PROBLEM REQUIREMENTS:
Tally up the lines in the material where the word "Gebäudereinigung" appears, then give the total and nothing else.

ENTRIES SHOWN:
###
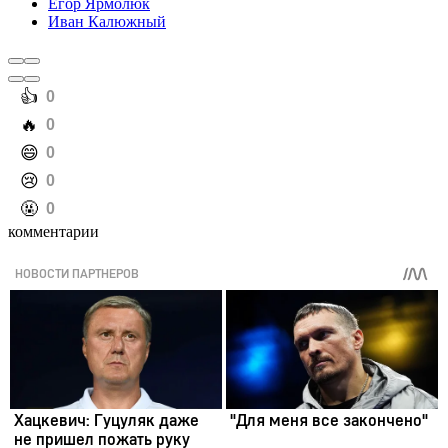
Егор Ярмолюк
Иван Калюжный
️👍
0
️🔥
0
️😄
0
️😢
0
️🤬
0
комментарии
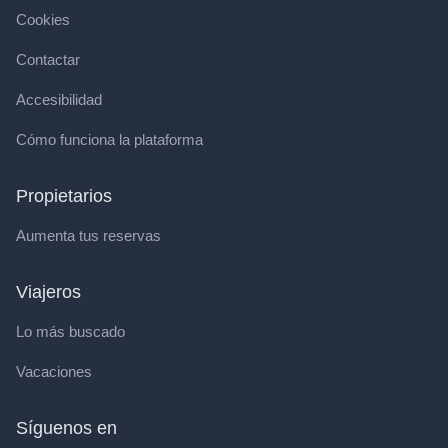
Cookies
Contactar
Accesibilidad
Cómo funciona la plataforma
Propietarios
Aumenta tus reservas
Viajeros
Lo más buscado
Vacaciones
Síguenos en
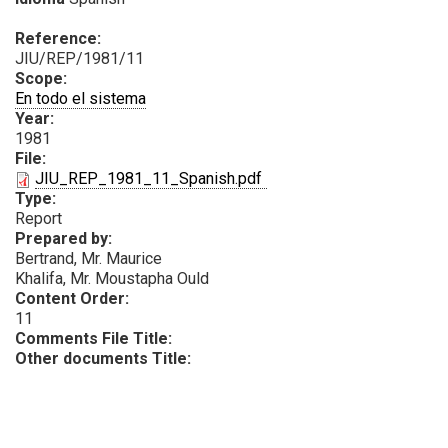
Reference:
JIU/REP/1981/11
Scope:
En todo el sistema
Year:
1981
File:
PDF
JIU_REP_1981_11_Spanish.pdf
Type:
Report
Prepared by:
Bertrand, Mr. Maurice
Khalifa, Mr. Moustapha Ould
Content Order:
11
Comments File Title:
Other documents Title:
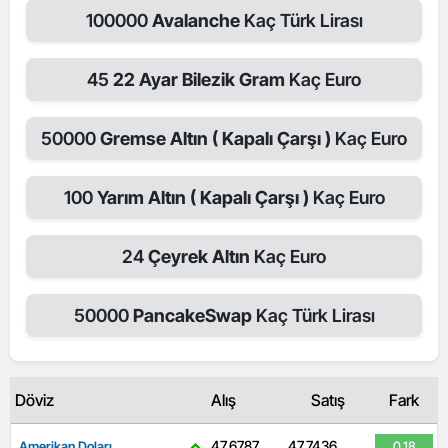
100000
Avalanche
Kaç Türk Lirası
45
22 Ayar Bilezik Gram
Kaç Euro
50000
Gremse Altın ( Kapalı Çarşı )
Kaç Euro
100
Yarım Altın ( Kapalı Çarşı )
Kaç Euro
24
Çeyrek Altın
Kaç Euro
50000
PancakeSwap
Kaç Türk Lirası
Döviz
Alış
Satış
Fark
47,6787
47,7436
Amerikan Doları
0.18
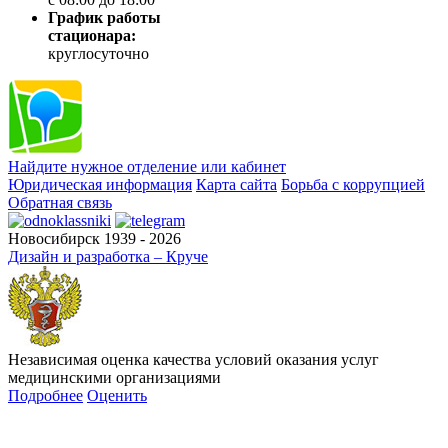
График работы
стационара:
круглосуточно
Найдите нужное отделение или кабинет
Юридическая информация
Карта сайта
Борьба с коррупцией
Обратная связь
Новосибирск 1939 - 2026
Дизайн и разработка – Круче
Независимая оценка качества условий оказания услуг
медицинскими организациями
Подробнее
Оценить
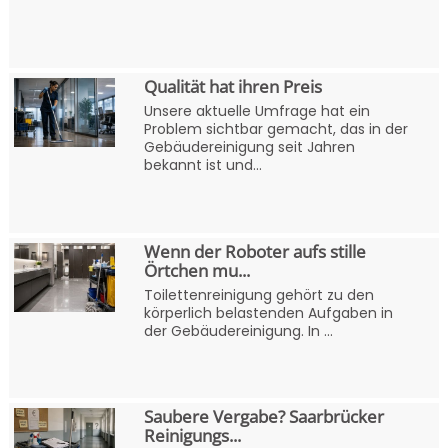
Qualität hat ihren Preis
Unsere aktuelle Umfrage hat ein
Problem sichtbar gemacht, das in der
Gebäudereinigung seit Jahren
bekannt ist und...
Wenn der Roboter aufs stille
Örtchen mu...
Toilettenreinigung gehört zu den
körperlich belastenden Aufgaben in
der Gebäudereinigung. In ...
Saubere Vergabe? Saarbrücker
Reinigungs...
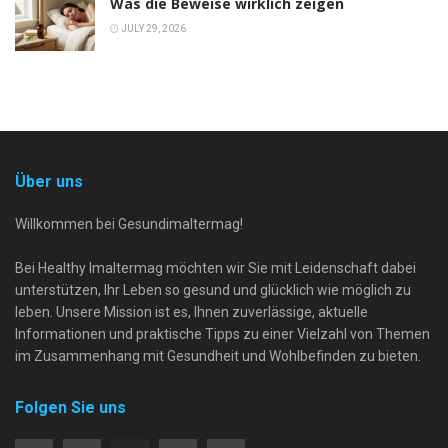
Was die Beweise wirklich zeigen
JULY 29, 2026
Über uns
Willkommen bei Gesundimaltermag!
Bei Healthy Imaltermag möchten wir Sie mit Leidenschaft dabei
unterstützen, Ihr Leben so gesund und glücklich wie möglich zu
leben. Unsere Mission ist es, Ihnen zuverlässige, aktuelle
Informationen und praktische Tipps zu einer Vielzahl von Themen
im Zusammenhang mit Gesundheit und Wohlbefinden zu bieten.
Folgen Sie uns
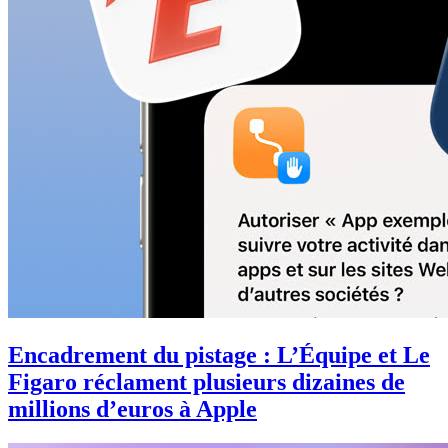
Encadrement du pistage : L’Équipe et Le
Figaro réclament plusieurs dizaines de
millions d’euros à Apple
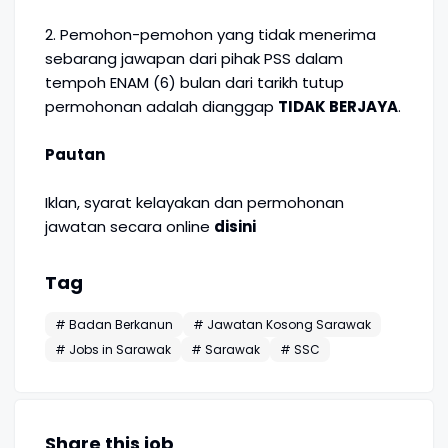
2. Pemohon-pemohon yang tidak menerima
sebarang jawapan dari pihak PSS dalam
tempoh ENAM (6) bulan dari tarikh tutup
permohonan adalah dianggap
TIDAK BERJAYA
.
Pautan
Iklan, syarat kelayakan dan permohonan
jawatan secara online
disini
Tag
# Badan Berkanun
# Jawatan Kosong Sarawak
# Jobs in Sarawak
# Sarawak
# SSC
Share this job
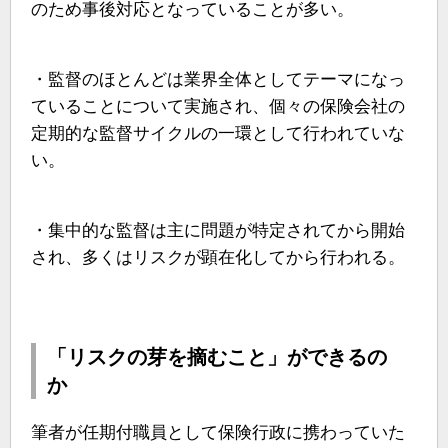
のため事後対応となっていることが多い。
・監督のほとんどは業界全体としてテーマになっ
ていることについて実施され、個々の保険会社の
定期的な監督サイクルの一環として行われていな
い。
・集中的な監督は主に問題が特定されてから開始
され、多くはリスクが顕在化してから行われる。
「リスクの芽を摘むこと」ができるの
か
筆者が任期付職員として保険行政に携わっていた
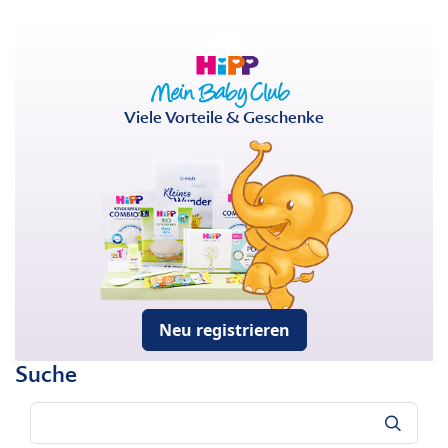
Viele Vorteile & Geschenke
Neu registrieren
Suche
Suche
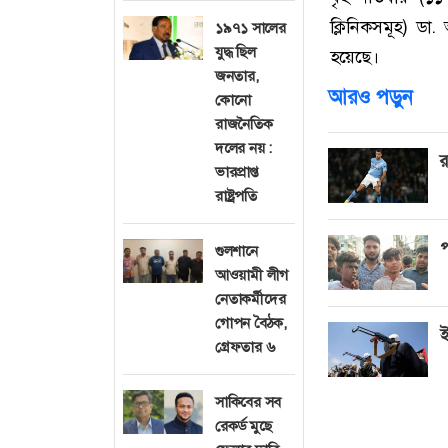
ক্লিনিকসমূহ) ড
১৯৭১ সালের
যুদ্ধ ছিল
হয়েছে।
জনতার,
আরও পড়ুন
কোনো
রাজনৈতিক
দলের নয় :
র
ভারপ্রাপ্ত
রাষ্ট্রপতি
প
গুলশানে
আওয়ামী লীগ
নেতাকর্মীদের
গোপন বৈঠক,
ই
গ্রেফতার ৬
সাকিবের সব
রেকর্ড মুছে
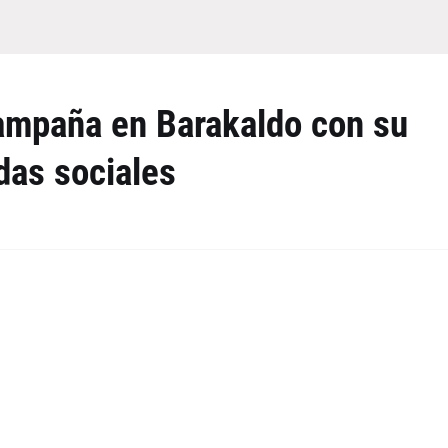
ampaña en Barakaldo con su
das sociales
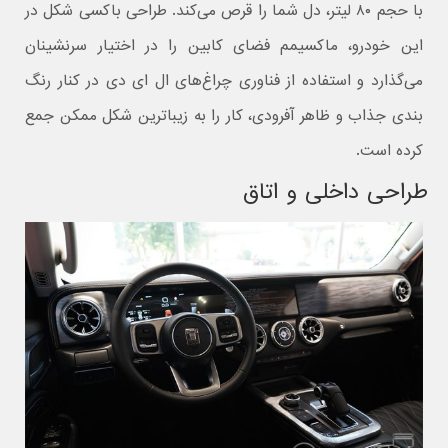
با حجم ۸۰ لیتر، دل شما را قرص می‌کند. طراحی باکسی شکل در
این خودرو، ماکسیمم فضای کابین را در اختیار سرنشینان
می‌گذارد و استفاده از فناوری چراغ‌های ال ای دی در کنار رنگ
بندی جذاب و ظاهر آفرودی، کار را به زیباترین شکل ممکن جمع
کرده است.
طراحی داخلی و اتاق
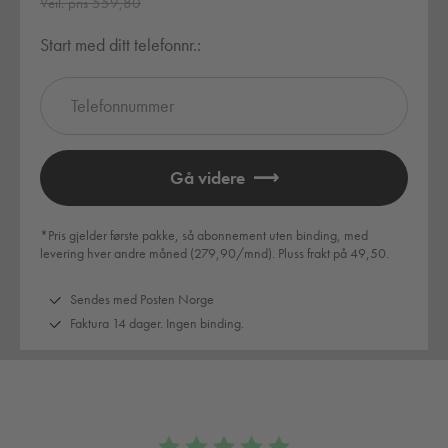
Veil. pris 559,80
Start med ditt telefonnr.:
*Pris gjelder første pakke, så abonnement uten binding, med
levering hver andre måned (279,90/mnd). Pluss frakt på 49,50.
Sendes med Posten Norge
Faktura 14 dager. Ingen binding.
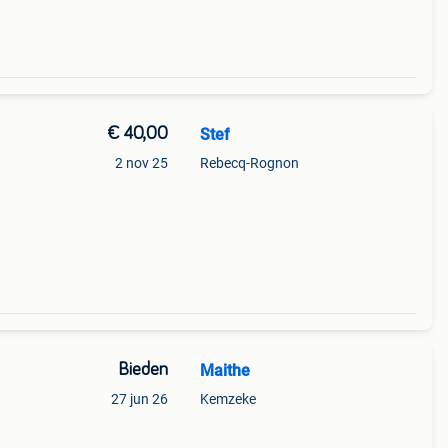
€ 40,00
Stef
2 nov 25
Rebecq-Rognon
Bieden
Maithe
27 jun 26
Kemzeke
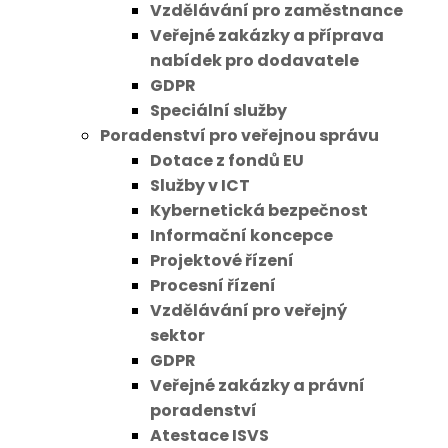
Vzdělávání pro zaměstnance
Veřejné zakázky a příprava
nabídek pro dodavatele
GDPR
Speciální služby
Poradenství pro veřejnou správu
Dotace z fondů EU
Služby v ICT
Kybernetická bezpečnost
Informační koncepce
Projektové řízení
Procesní řízení
Vzdělávání pro veřejný
sektor
GDPR
Veřejné zakázky a právní
poradenství
Atestace ISVS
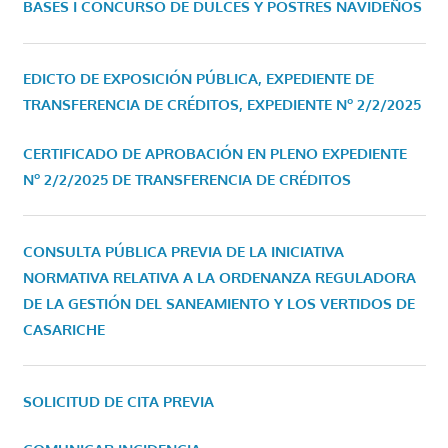
BASES I CONCURSO DE DULCES Y POSTRES NAVIDEÑOS
EDICTO DE EXPOSICIÓN PÚBLICA, EXPEDIENTE DE
TRANSFERENCIA DE CRÉDITOS, EXPEDIENTE Nº 2/2/2025
CERTIFICADO DE APROBACIÓN EN PLENO EXPEDIENTE
Nº 2/2/2025 DE TRANSFERENCIA DE CRÉDITOS
CONSULTA PÚBLICA PREVIA DE LA INICIATIVA
NORMATIVA RELATIVA A LA ORDENANZA REGULADORA
DE LA GESTIÓN DEL SANEAMIENTO Y LOS VERTIDOS DE
CASARICHE
SOLICITUD DE CITA PREVIA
###
EXERCISE RESPONSE:
2